A donation is the easiest way to further a charitable cause. It doesn’t even have to be large – you can quickly donate the amount you would put aside for a cup of coffee and a sandwich at a bistro, or a movie, or the new fashion accessory. But is every donation the same? Does every rupee donated have the same net result? And, if you’re donating keeping in mind tax rebate along with charity, will you necessarily reap a tax rebate when income tax season comes along? Here’re some essential details to questions you have never probably even thought of asking.
1. If you donate money for tax purposes, be aware
The term ‘charity’ refers to any organisation for the social good but is your charity registered with the Indian government and eligible for providing tax exemption – this is what you need to determine. Section 80G of the Income Tax Act offers tax rebates for donations to charitable organisations, and this can be claimed while filing the ITR (Income Tax Return).
Along with formal registration (Societies Registration Act 1860, a corresponding law), or under section 25 of the Companies Act 1956, here’s how an NGO is qualified for tax benefits of donating to charity:
i. They must not have any source of income not exempted, including business income.
ii. The NGO’s objectives or bylaws must not specify spending income or assets if they don’t seek to support charities or humanitarian causes
Iii. They should not discriminate their spending on a particular religious community or caste.
iv. Further, the NGO must maintain accounts of receipts & expenditures.
You can only claim cash or cheque donations for a tax deduction. Not all donations provide 100% deduction eligibility.
2. Ensure that your donations let you support an NGO
Think twice before donating money to the people looking suspicious or shady people at public places. Make sure that they are from a reputed charity whose work speaks for it. Same is also true for fundraising at malls and public spaces fundraising – these work for subcontracted firms which specialise in fundraising for NGOs. They work on models similar to commission based sales, and their salaries are coming out of your pocket. Instead of handing over your direct debit details to them, go home and donate directly to the NGO if you do believe in their cause and credibility.
Look for efficiency – good NGOs spend the majority of donation inflows on programs and services (known as “spending ratio”) – the rest is used for administration and fundraising costs.

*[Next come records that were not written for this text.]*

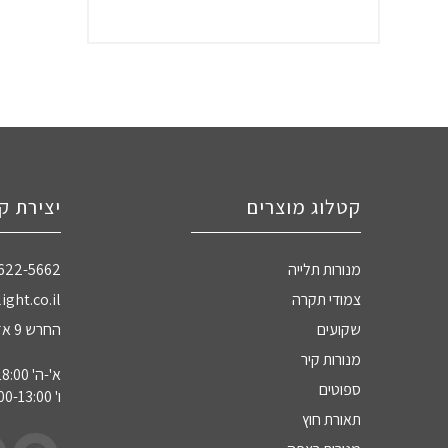
קטלוג מוצרים
יצירת ק
מנורות תלייה
-622-5662
צמודי תקרה
ight.co.il
שקועים
החרש 9 אזה"ת חדרה
מנורות קיר
א'-ה' 09:00-18:00
ספוטים
ו' 09:00-13:00
תאורת חוץ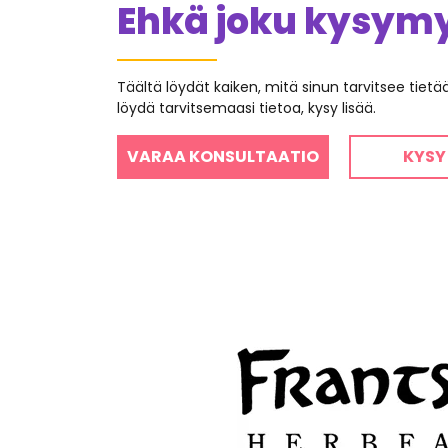
Ehkä joku kysymys
Täältä löydät kaiken, mitä sinun tarvitsee tiet
löydä tarvitsemaasi tietoa, kysy lisää.
VARAA KONSULTAATIO
KYSY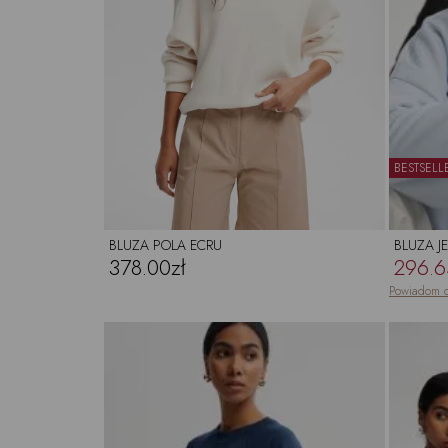
BESTSELL
BLUZA POLA ECRU
BLUZA J
378.00zł
296.6
Powiadom o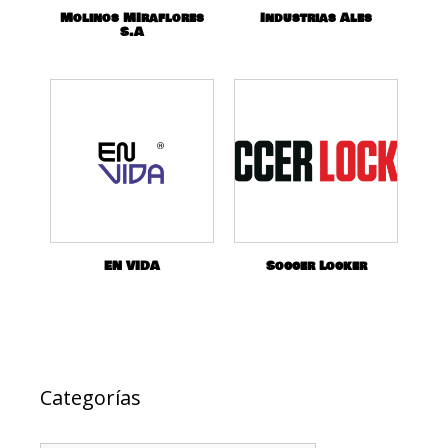
Molinos MIraflores
Industrias Ales
S.A
EN VIDA
Soccer Locker
Categorías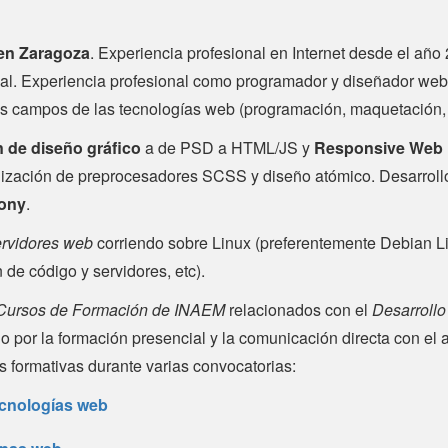
 en Zaragoza
. Experiencia profesional en Internet desde el añ
nal. Experiencia profesional como programador y diseñador we
 los campos de las tecnologías web (programación, maquetación
 de diseño gráfico
a de PSD a HTML/JS y
Responsive Web 
ilización de preprocesadores SCSS y diseño atómico. Desarroll
ony
.
ervidores web
corriendo sobre Linux (preferentemente Debian L
de código y servidores, etc).
Cursos de Formación de INAEM
relacionados con el
Desarrollo
o por la formación presencial y la comunicación directa con el 
 formativas durante varias convocatorias:
ecnologías web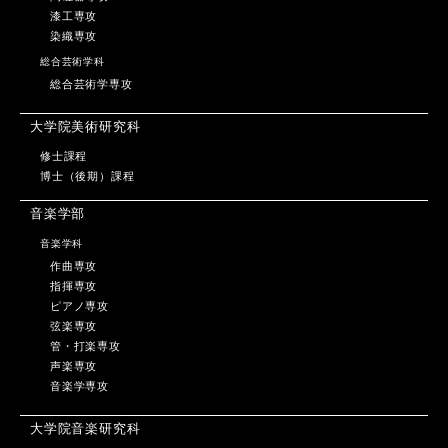
漆工専攻
染織専攻
総合芸術学科
総合芸術学専攻
大学院美術研究科
修士課程
博士（後期）課程
音楽学部
音楽学科
作曲専攻
指揮専攻
ピアノ専攻
弦楽専攻
管・打楽専攻
声楽専攻
音楽学専攻
大学院音楽研究科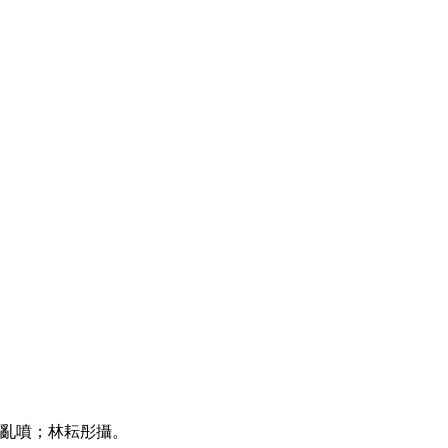
亂噴；林耘彤攝。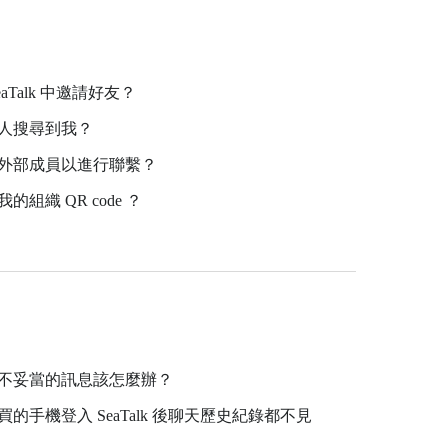
aTalk 中邀請好友？
他人搜尋到我？
織外部成員以進行聯繫？
的組織 QR code ？
送不妥當的訊息該怎麼辦？
買的手機登入 SeaTalk 後聊天歷史紀錄都不見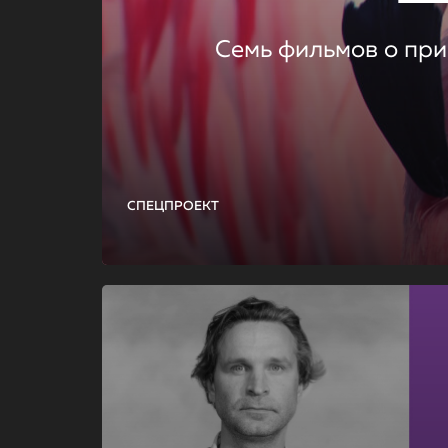
Семь фильмов о при
СПЕЦПРОЕКТ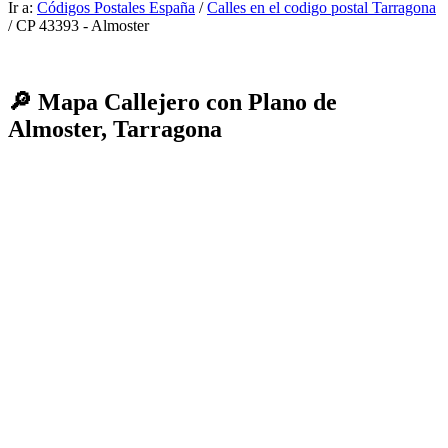
Ir a:
Códigos Postales España
/
Calles en el codigo postal Tarragona
/ CP 43393 - Almoster
🔎 Mapa Callejero con Plano de
Almoster, Tarragona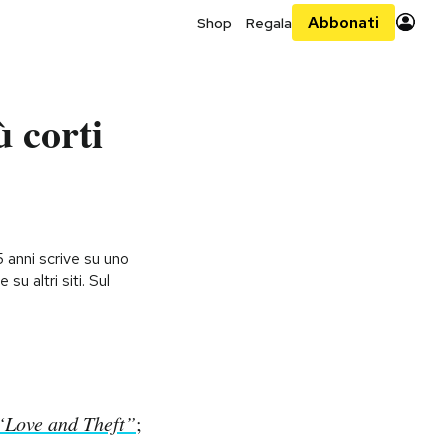
Abbonati
Shop
Regala
ù corti
 anni scrive su uno
 su altri siti. Sul
“Love and Theft”
;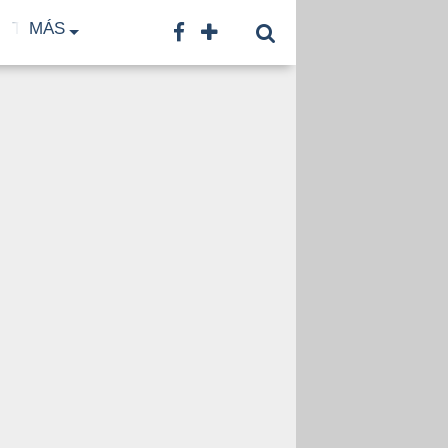
TF
MÁS
TNA
LNB
CONTACTO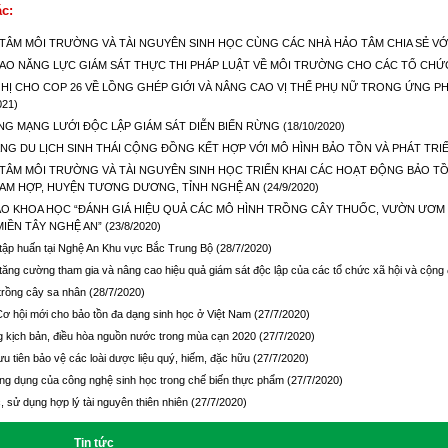
ác:
TÂM MÔI TRƯỜNG VÀ TÀI NGUYÊN SINH HỌC CÙNG CÁC NHÀ HẢO TÂM CHIA SẺ VỚ
AO NĂNG LỰC GIÁM SÁT THỰC THI PHÁP LUẬT VỀ MÔI TRƯỜNG CHO CÁC TỔ CHỨ
HỊ CHO COP 26 VỀ LỒNG GHÉP GIỚI VÀ NÂNG CAO VỊ THẾ PHỤ NỮ TRONG ỨNG PHÓ 
021)
NG MẠNG LƯỚI ĐỘC LẬP GIÁM SÁT DIỄN BIẾN RỪNG
(18/10/2020)
ĂNG DU LỊCH SINH THÁI CỘNG ĐỒNG KẾT HỢP VỚI MÔ HÌNH BẢO TỒN VÀ PHÁT TR
TÂM MÔI TRƯỜNG VÀ TÀI NGUYÊN SINH HỌC TRIỂN KHAI CÁC HOẠT ĐỘNG BẢO TỒN
 TAM HỢP, HUYỆN TƯƠNG DƯƠNG, TỈNH NGHỆ AN
(24/9/2020)
ẢO KHOA HỌC “ĐÁNH GIÁ HIỆU QUẢ CÁC MÔ HÌNH TRỒNG CÂY THUỐC, VƯỜN ƯƠM N
MIỀN TÂY NGHỆ AN”
(23/8/2020)
 tập huấn tại Nghệ An Khu vực Bắc Trung Bộ
(28/7/2020)
 tăng cường tham gia và nâng cao hiệu quả giám sát độc lập của các tổ chức xã hội và cộng
trồng cây sa nhân
(28/7/2020)
 hội mới cho bảo tồn đa dạng sinh học ở Việt Nam
(27/7/2020)
 kịch bản, điều hòa nguồn nước trong mùa cạn 2020
(27/7/2020)
ưu tiên bảo vệ các loài dược liệu quý, hiếm, đặc hữu
(27/7/2020)
ng dụng của công nghệ sinh học trong chế biến thực phẩm
(27/7/2020)
c, sử dụng hợp lý tài nguyên thiên nhiên
(27/7/2020)
Tin tức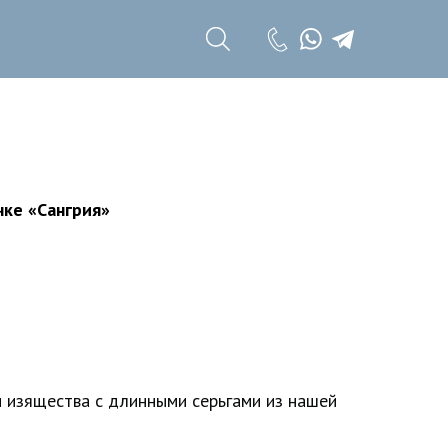
+7 (985) 785 11
17
+7 (985) 785 11
18
чке «Сангрия»
и изящества с длинными серьгами из нашей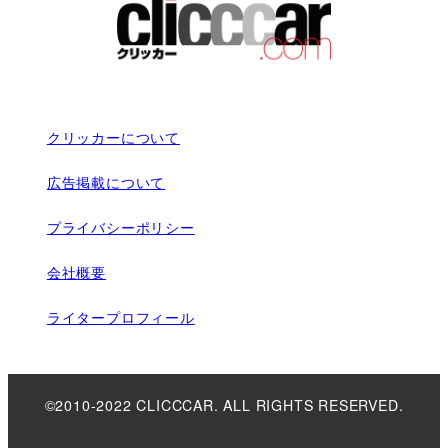
クリッカーについて
広告掲載について
プライバシーポリシー
会社概要
ライタープロフィール
©2010-2022 CLICCCAR. ALL RIGHTS RESERVED.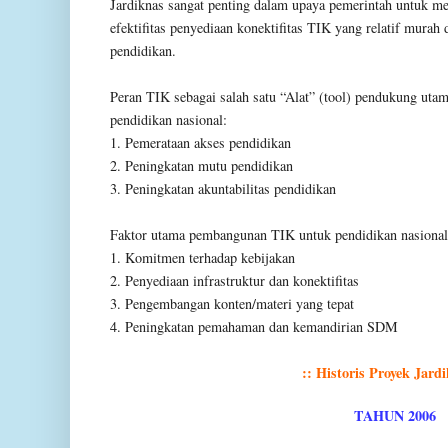
Jardiknas sangat penting dalam upaya pemerintah untuk mel
efektifitas penyediaan konektifitas TIK yang relatif murah
pendidikan.
Peran TIK sebagai salah satu “Alat” (tool) pendukung utama
pendidikan nasional:
1. Pemerataan akses pendidikan
2. Peningkatan mutu pendidikan
3. Peningkatan akuntabilitas pendidikan
Faktor utama pembangunan TIK untuk pendidikan nasional
1. Komitmen terhadap kebijakan
2. Penyediaan infrastruktur dan konektifitas
3. Pengembangan konten/materi yang tepat
4. Peningkatan pemahaman dan kemandirian SDM
:: Historis Proyek Jardi
TAHUN 2006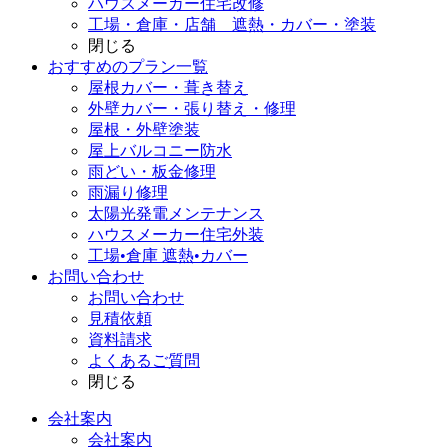
ハウスメーカー住宅改修
工場・倉庫・店舗 遮熱・カバー・塗装
閉じる
おすすめのプラン一覧
屋根カバー・葺き替え
外壁カバー・張り替え・修理
屋根・外壁塗装
屋上バルコニー防水
雨どい・板金修理
雨漏り修理
太陽光発電メンテナンス
ハウスメーカー住宅外装
工場•倉庫 遮熱•カバー
お問い合わせ
お問い合わせ
見積依頼
資料請求
よくあるご質問
閉じる
会社案内
会社案内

3. Check for accountability and transparency
Good NGOs have no qualms speaking in detail about their management and have staff on board to audit for complete analysis. They are also open to any form of public scrutiny. A lot of this should already be a part of an NGO’s annual report. You also need to check for scams. There is no dearth of scams in the name of charity. Check their website, social media presence, ongoing campaigns, contact information, on-ground work, financial details, tax status and other relevant features and then decide the NGO you want to give your money to. Don’t fall for tricksters and always commit your money to someone as reliable and trusted as Save the Children.
4. Also, look for word of mouth recommendations
You don’t necessarily need a personal recommendation – a charity’s Facebook page will show a lot of third party endorsement, and activities to show participation from people, groups and companies. Large nonprofit organisations openly show off their list of larger donors — individuals, foundations and corporations on websites and annual reports.
5. Along with donation tax benefit, look for non-profit status
There’s no crime in having a ‘for social good’ organisation that is also for-profit. Many such organisations use research to lobby for social change and enjoy funding from vested interests. However, you need to be clear about your charitable priorities – do you want to donate specifically to an NGO created exclusively for social good, without being focused on profits, or a for-profit setup?
If you’re compelled to donate, but are uncertain about when and how to spend your hard earned money for others,take note – you don’t necessarily need to make an immediate donation. Many crowdfunding platforms let you donate to a cause you support. Micro-funding platforms like Bitcoin let you donate what is the equivalent of a few cents, but donations surprisingly add up when massive awareness is created. Save the Children is known for transparency in donation spending, and has spent a substantial number of donations on programmes to fight child exploitation across India. The NGO is supported by 1.15 lakh+ donors, who are proud to defend child rights with their contributions.